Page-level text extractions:
▽

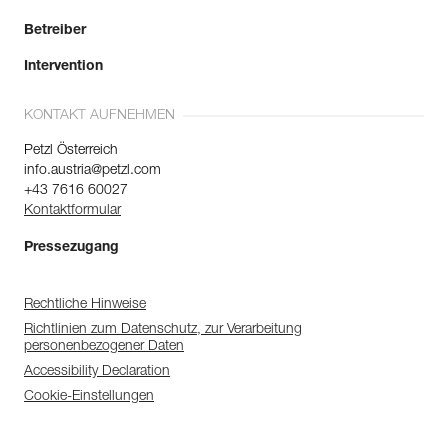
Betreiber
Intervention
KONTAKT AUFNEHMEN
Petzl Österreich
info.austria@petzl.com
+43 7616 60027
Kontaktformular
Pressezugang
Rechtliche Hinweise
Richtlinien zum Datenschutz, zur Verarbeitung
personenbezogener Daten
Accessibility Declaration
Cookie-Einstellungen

△
▽

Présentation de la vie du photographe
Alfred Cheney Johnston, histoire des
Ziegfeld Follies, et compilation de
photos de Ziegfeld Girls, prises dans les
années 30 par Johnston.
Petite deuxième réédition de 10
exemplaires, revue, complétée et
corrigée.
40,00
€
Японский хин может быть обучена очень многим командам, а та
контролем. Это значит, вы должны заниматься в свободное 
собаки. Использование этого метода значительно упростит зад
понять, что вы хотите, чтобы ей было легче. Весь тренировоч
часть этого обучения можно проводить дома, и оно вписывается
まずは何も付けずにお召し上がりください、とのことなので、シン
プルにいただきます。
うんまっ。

△

* _PROBLEM DETAILS_
All that is wanted is a faithful reproduction of the line above with "Intervention", the line with "Cookie-Einstellungen", and every line in between.

* _SOLUTION_
Intervention
KONTAKT AUFNEHMEN
Petzl Österreich
info.austria@petzl.com
+43 7616 60027
Kontaktformular
Pressezugang
Rechtliche Hinweise
Richtlinien zum Datenschutz, zur Verarbeitung
personenbezogener Daten
Accessibility Declaration
Cookie-Einstellungen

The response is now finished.